- [Aim of the task] Take every line from the data that has the word "Intiman" in it.

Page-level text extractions
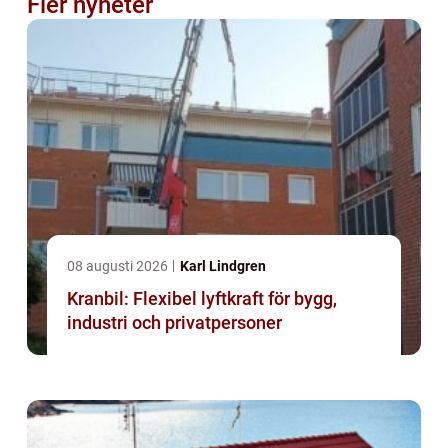
Fler nyheter
08 augusti 2026
Karl Lindgren
Kranbil: Flexibel lyftkraft för bygg,
industri och privatpersoner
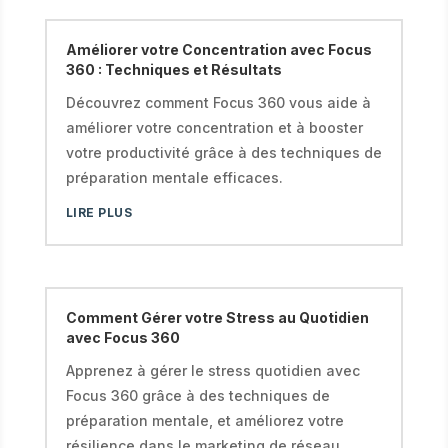
Améliorer votre Concentration avec Focus
360 : Techniques et Résultats
Découvrez comment Focus 360 vous aide à
améliorer votre concentration et à booster
votre productivité grâce à des techniques de
préparation mentale efficaces.
LIRE PLUS
Comment Gérer votre Stress au Quotidien
avec Focus 360
Apprenez à gérer le stress quotidien avec
Focus 360 grâce à des techniques de
préparation mentale, et améliorez votre
résilience dans le marketing de réseau.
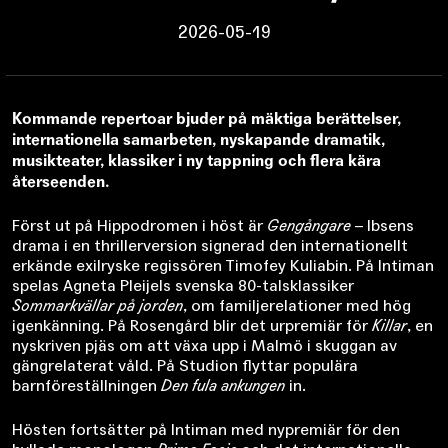
2026-05-19
Kommande repertoar bjuder på mäktiga berättelser,
internationella samarbeten, nyskapande dramatik,
musikteater, klassiker i ny tappning och flera kära
återseenden.
Först ut på Hippodromen i höst är
Gengångare
– Ibsens
drama i en thrillerversion signerad den internationellt
erkände exilryske regissören Timofey Kuliabin. På Intiman
spelas Agneta Pleijels svenska 80-talsklassiker
Sommarkvällar på jorden
, om familjerelationer med hög
igenkänning. På Rosengård blir det urpremiär för
Killar
, en
nyskriven pjäs om att växa upp i Malmö i skuggan av
gängrelaterat våld. På Studion flyttar populära
barnföreställningen
Den fula ankungen
in.
Hösten fortsätter på Intiman med nypremiär för den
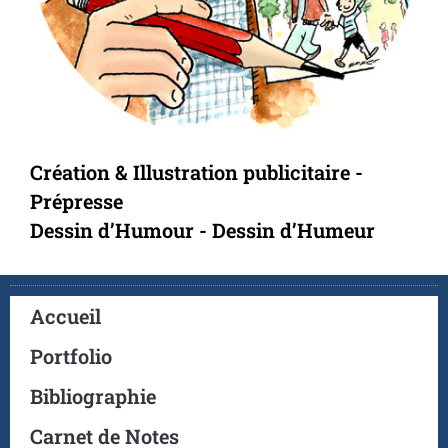
Création & Illustration publicitaire -
Prépresse
Dessin d’Humour - Dessin d’Humeur
Accueil
Portfolio
Bibliographie
Carnet de Notes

- [Response box]
erkände exilryske regissören Timofey Kuliabin. På Intiman
Hösten fortsätter på Intiman med nypremiär för den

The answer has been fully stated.